The input data of such maps or of such a calculation model are: the speed of the vehicle, the outside air temperature, the gas measured or estimated by calculation, accessible in the multi-function computer of the engine thermal, as close as possible to the location of the battery or to build from the regime, the motor load, the flag indicating the ongoing realization of a regeneration of the FAP and dissipation along and through the exhaust line and its various constituents (catalyst, ...) - the gas flow (if available, otherwise to build from the engine speed and torque) In the case of a calculation model, are also taken into account. consider the 1 o convective exchange coefficients between the various media (battery, exhaust line, ambient air, heat shield, insulation, ground), the associated exchange surfaces, the thermal conductivities of the materials and media used, Emissivities and the thicknesses of the components, as well as the distances between the different constituents. Figure 5 describes this correction in the context of using maps. These constituents are to be adapted according to the actual location of implantation of the battery on the exhaust line; Thus, the term FAP below may in fact designate, in certain cases, an oxidation catalyst and the associated correction take into account the generated exotherm, in the case where the heat engine is not equipped with it or whatever its energy (gasoline, diesel, LPG, ...).

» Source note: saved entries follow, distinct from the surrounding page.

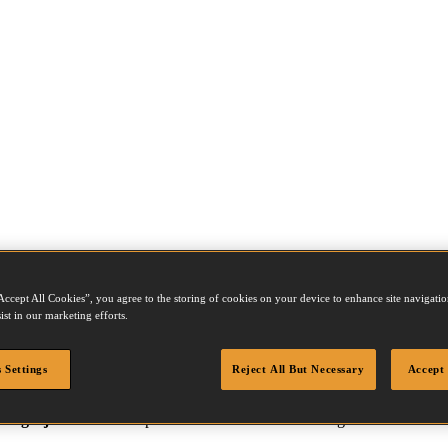
Accept All Cookies”, you agree to the storing of cookies on your device to enhance site navigation
ist in our marketing efforts.
 Settings
Reject All But Necessary
Accept 
epassing. Klik op een hulpmiddel om meer details met inbegrip van de t
Vergelijk "
om u te helpen kiezen voor de tool meest geschikt is voor d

The thermal power released or radiated by the exhaust line is estimated from the flow and temperature of the exhaust gas and the presence or absence of a regeneration of the FAP. In particular, rather than the simple product of the flow rate by the difference of T °, the first mapping makes it possible to deal with the case of low or zero gas flow rates with nevertheless a large radiated thermal flux generated by relaxation in 30 heat stroke when the engine thermal has just been cut (thus zero gas flow) after a strong stress. This mapping thus makes it possible to discriminate these life cases from others having the same flow conditions but with a really low clear thermal flux, discrimination that the simple product of the flow of gases by their T ° does not allow. On the other hand (according to its availability and its format), the associated flow "flag_RG_FAP" could be a boolean which will force the taking into account of a constant thermal flow associated with the regeneration of the FAP, for example of the type Pth_exhaust = Pth_exhaust_hors_FAP + Flag_RG_FAP x Flux_RG_FAP. The thermal power released by the exhaust line thus estimated enters, with the vehicle speed (image of the exhaust thermal power), at the input of a second map that outputs the setpoint temperature Tcbatt_req corrected. The instruction actually sent to the vehicle control unit managing the air conditioning system, for the thermo-management of the battery (CONS_TEMP_BTRAC), is then the minimum setpoint between that determined by the process above and that determined above.

The third process of correction of the thermoregulation setpoint finally applied takes into account the damage factor, which occurs again in the thermal regulation process of the high-voltage traction battery. In this way, the regulation temperature of the battery cooling is set to optimize the compromise between the durability of the battery and the performance and performance of the vehicle such as fuel consumption, autonomy and thermal comfort in the cockpit. This process determines a fictitious "slope" of damage to the high-voltage traction battery, depending on the age of the battery or the mileage of the vehicle. The optimization, adjusted throughout the life of the vehicle, consists, for example a customer overall low severity, to further exploit the battery (eg usable energy increased by a greater depth of discharge) to improve vehicle performance. For example: - For a maximum depth of discharge despite damage to the battery below the target, under the dummy slope: a high regulation temperature is allowed as long as the target wear rate of the battery is not reached; - For a minimum depth of discharge despite damage to the battery above the target, above the dummy slope: a lower battery regulation temperature is sought to preserve the battery; - For an intermediate discharge depth between the minimum and maximum levels and damage to the battery close to the target slope: the regulation temperature of the battery will preferably be decreased in order to increase the rate of wear of the battery or to increase the useful energy to iso-damage.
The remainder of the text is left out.